Bryce Bennett, a gay 25-year-old seeking a seat in Montana’s house of representatives, hopes his promise to create jobs and fight pollution wins voters over. Bennett captured the Democratic primary for the relatively liberal district around Missoula, giving him a good shot of taking the seat of retiring congressman Robin Hamilton. Like Washington and Pougnet, the University of Montana graduate has been endorsed by the Victory Fund, the D.C.-based group that works to elect gay candidates to office.

“Being young and gay isn’t helping or hurting the campaign,” Bennett says. “Everyone I talk to tells me they want a legislator who will roll up their sleeves and deliver.”

Optimism may be a political requirement for candidates, but both Szekeres and Denis Dison, the communications vice president for the Victory Fund, sound a more cautious note.

“Sexual orientation is still an issue in many places,” Dison says. Szekeres adds, “Many parts of America are still homophobic and not ready to elect an out candidate.”
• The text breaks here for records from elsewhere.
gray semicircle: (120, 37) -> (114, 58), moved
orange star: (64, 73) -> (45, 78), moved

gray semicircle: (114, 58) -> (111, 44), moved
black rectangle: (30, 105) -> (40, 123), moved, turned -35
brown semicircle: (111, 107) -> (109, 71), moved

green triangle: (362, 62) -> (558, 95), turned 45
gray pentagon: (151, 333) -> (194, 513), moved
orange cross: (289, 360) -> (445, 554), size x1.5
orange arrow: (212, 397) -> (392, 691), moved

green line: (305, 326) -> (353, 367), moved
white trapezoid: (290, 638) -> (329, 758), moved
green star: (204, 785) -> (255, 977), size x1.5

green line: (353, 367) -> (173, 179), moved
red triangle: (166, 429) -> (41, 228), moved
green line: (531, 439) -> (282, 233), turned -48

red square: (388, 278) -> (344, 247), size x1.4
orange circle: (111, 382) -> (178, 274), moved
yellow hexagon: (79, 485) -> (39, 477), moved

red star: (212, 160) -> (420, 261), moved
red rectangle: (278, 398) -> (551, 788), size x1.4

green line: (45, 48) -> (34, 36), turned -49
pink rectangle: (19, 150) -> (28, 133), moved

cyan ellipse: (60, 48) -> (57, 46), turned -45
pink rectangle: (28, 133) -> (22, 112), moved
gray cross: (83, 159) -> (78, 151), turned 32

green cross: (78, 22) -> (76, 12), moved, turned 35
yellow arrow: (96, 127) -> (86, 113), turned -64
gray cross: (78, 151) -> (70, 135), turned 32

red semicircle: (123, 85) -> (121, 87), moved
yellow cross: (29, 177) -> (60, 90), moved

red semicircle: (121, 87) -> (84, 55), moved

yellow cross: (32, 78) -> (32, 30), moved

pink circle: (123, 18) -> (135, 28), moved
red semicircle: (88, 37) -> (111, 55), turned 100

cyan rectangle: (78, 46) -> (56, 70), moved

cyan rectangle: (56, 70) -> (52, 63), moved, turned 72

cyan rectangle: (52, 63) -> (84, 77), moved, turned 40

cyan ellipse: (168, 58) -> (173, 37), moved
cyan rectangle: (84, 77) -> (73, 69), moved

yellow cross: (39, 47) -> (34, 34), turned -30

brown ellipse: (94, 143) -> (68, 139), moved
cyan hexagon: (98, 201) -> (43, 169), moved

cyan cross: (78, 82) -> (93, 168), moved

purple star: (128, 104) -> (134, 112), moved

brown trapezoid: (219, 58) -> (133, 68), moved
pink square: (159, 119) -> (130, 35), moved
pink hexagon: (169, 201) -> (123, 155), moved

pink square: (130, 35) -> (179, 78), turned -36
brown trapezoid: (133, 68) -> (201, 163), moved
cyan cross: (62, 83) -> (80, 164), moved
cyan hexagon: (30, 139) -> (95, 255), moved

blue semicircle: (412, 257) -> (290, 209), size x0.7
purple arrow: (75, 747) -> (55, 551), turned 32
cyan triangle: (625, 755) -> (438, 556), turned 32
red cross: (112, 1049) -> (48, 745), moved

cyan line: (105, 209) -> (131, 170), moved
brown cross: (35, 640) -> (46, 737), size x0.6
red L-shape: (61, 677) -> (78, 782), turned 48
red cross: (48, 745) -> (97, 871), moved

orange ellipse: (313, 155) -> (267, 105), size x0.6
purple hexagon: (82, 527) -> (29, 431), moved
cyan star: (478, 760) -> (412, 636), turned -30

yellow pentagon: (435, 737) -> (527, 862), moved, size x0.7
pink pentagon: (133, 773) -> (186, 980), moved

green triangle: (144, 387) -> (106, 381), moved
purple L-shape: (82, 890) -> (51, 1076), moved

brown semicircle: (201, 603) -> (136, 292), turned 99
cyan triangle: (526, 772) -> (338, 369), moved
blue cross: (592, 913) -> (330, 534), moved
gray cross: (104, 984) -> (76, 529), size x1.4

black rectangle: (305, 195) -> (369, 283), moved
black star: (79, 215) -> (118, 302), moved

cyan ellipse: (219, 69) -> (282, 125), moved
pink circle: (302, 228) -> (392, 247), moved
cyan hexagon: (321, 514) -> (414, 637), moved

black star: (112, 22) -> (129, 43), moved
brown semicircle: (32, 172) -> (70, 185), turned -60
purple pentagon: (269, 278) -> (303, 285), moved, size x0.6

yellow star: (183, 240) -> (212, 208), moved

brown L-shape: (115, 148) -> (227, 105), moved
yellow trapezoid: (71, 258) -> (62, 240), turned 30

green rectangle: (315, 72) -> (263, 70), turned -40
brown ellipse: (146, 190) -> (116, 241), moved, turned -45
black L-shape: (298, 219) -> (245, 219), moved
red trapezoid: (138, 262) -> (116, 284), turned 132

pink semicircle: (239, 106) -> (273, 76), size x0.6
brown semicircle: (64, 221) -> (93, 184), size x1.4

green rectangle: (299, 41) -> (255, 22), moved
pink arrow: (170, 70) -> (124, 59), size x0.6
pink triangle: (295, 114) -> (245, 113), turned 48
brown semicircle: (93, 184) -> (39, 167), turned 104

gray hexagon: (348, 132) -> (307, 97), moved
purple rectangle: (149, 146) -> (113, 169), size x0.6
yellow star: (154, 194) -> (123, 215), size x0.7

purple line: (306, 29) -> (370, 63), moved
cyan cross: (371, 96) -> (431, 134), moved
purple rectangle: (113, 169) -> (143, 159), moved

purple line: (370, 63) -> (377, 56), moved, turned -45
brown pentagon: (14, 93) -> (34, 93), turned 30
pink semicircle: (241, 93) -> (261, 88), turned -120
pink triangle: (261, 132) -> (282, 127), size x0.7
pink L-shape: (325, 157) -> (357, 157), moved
Progressive areas like Baltimore and Missoula offer the best chances for gay political newcomers to succeed in November. Bennett is banking on not only the frustration of his potential constituents but their open-mindedness.

“Montana had the first woman in Congress, and we’re one of the few states to pass medical marijuana laws,” Bennett says. “We’re a live-and-let-live kind of place.”